● **BRIEF**:
Below are records with pictures. Reproduce exactly the lines from the line with "13. Februar 2017 um 12:36" to the line with "между металлическими поверхностями, для", inclusive, and leave each picture out.

===== RECORDS TO PROCESS =====

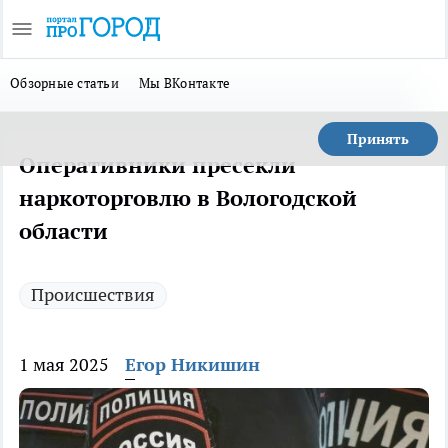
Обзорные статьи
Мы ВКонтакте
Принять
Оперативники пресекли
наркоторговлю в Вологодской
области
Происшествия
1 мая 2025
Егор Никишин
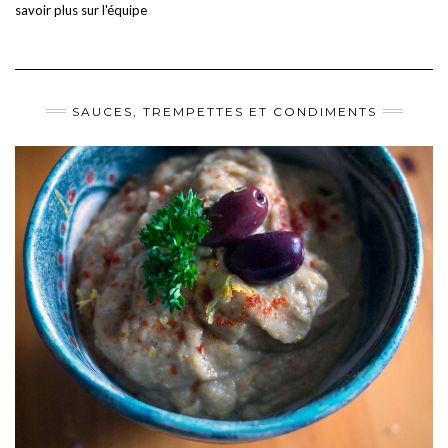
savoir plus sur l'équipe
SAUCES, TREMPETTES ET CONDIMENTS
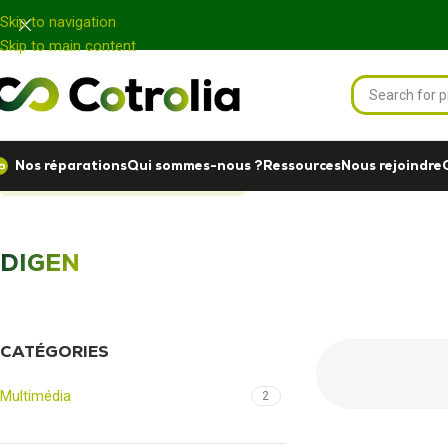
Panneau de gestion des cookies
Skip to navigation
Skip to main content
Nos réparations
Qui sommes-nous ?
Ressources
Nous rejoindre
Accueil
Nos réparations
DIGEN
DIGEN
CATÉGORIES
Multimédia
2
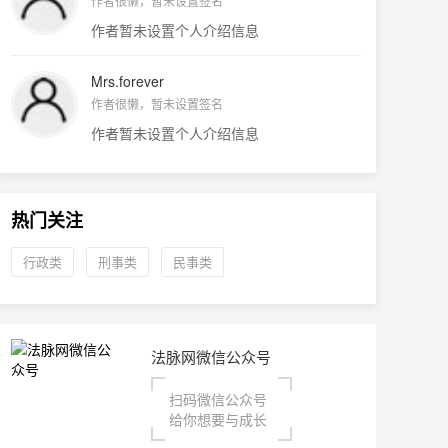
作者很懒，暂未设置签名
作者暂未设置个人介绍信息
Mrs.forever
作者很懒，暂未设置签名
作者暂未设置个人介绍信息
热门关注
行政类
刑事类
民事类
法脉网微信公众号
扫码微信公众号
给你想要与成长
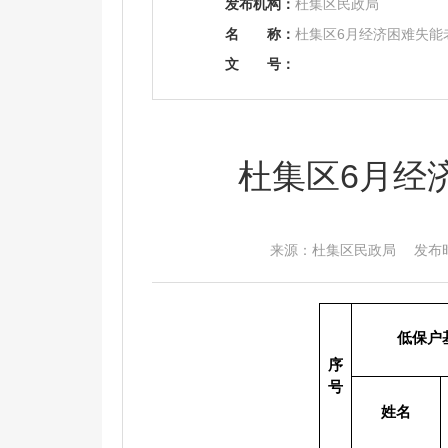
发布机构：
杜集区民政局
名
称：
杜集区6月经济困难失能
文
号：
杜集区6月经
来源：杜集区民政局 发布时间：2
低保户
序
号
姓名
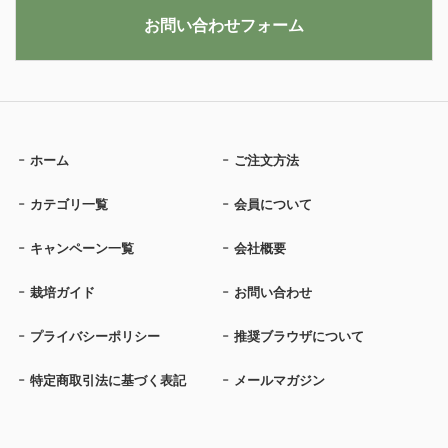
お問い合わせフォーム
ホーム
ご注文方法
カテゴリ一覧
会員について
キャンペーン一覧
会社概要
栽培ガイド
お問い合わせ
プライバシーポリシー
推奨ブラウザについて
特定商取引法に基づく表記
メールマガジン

=====
===== RECORDS TO PROCESS =====

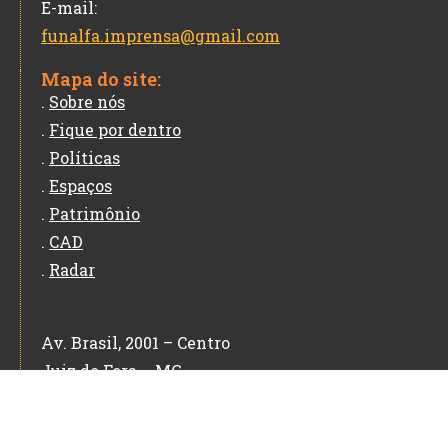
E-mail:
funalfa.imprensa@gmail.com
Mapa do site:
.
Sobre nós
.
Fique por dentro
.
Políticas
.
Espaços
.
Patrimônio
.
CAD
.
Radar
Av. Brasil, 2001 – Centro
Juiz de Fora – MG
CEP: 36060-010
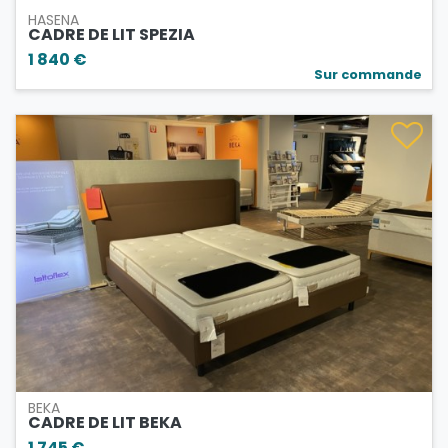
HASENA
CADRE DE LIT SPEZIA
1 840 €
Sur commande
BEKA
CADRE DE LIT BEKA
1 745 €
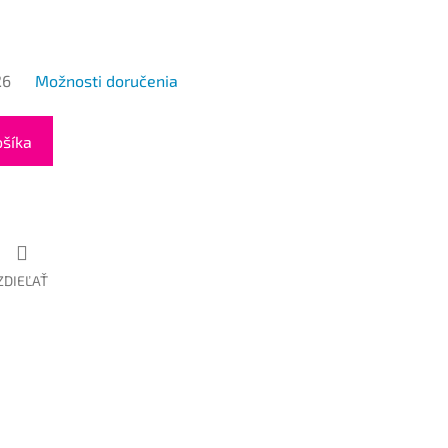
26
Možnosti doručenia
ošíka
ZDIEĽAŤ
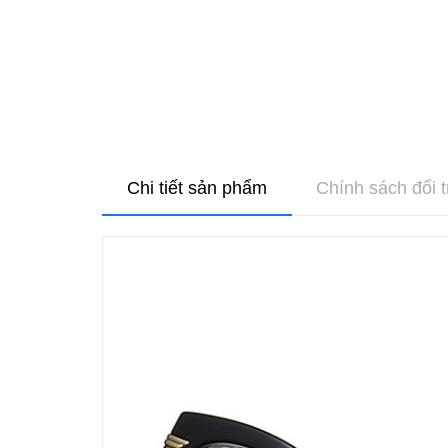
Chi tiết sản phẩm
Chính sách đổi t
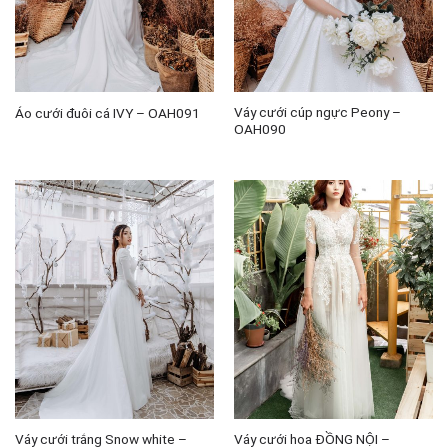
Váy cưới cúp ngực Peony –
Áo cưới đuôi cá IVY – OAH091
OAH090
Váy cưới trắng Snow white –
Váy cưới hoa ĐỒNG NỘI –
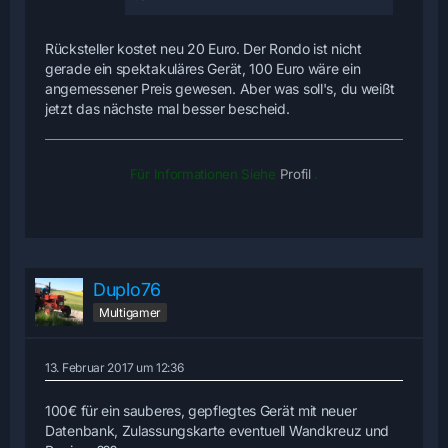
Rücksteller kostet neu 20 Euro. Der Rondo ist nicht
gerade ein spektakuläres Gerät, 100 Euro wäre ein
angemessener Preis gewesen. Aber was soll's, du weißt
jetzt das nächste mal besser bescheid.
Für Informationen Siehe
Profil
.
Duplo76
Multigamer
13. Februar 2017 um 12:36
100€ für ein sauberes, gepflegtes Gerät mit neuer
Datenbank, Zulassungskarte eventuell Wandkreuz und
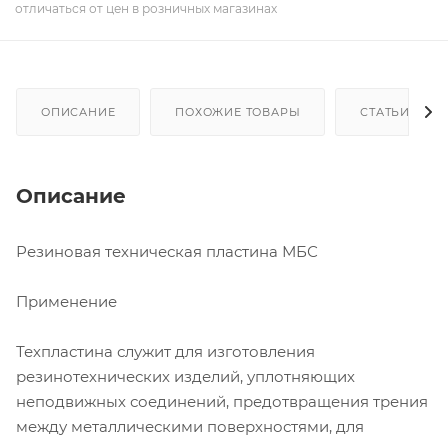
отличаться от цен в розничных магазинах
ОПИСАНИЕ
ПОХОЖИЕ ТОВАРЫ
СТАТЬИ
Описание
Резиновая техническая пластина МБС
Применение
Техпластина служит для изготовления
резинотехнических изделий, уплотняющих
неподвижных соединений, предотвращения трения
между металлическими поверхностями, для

=====

● **SOLUTION FOR THIS PROBLEM**:
13. Februar 2017 um 12:36
100€ für ein sauberes, gepflegtes Gerät mit neuer
Datenbank, Zulassungskarte eventuell Wandkreuz und
отличаться от цен в розничных магазинах
ОПИСАНИЕ
ПОХОЖИЕ ТОВАРЫ
СТАТЬИ
Описание
Резиновая техническая пластина МБС
Применение
Техпластина служит для изготовления
резинотехнических изделий, уплотняющих
неподвижных соединений, предотвращения трения
между металлическими поверхностями, для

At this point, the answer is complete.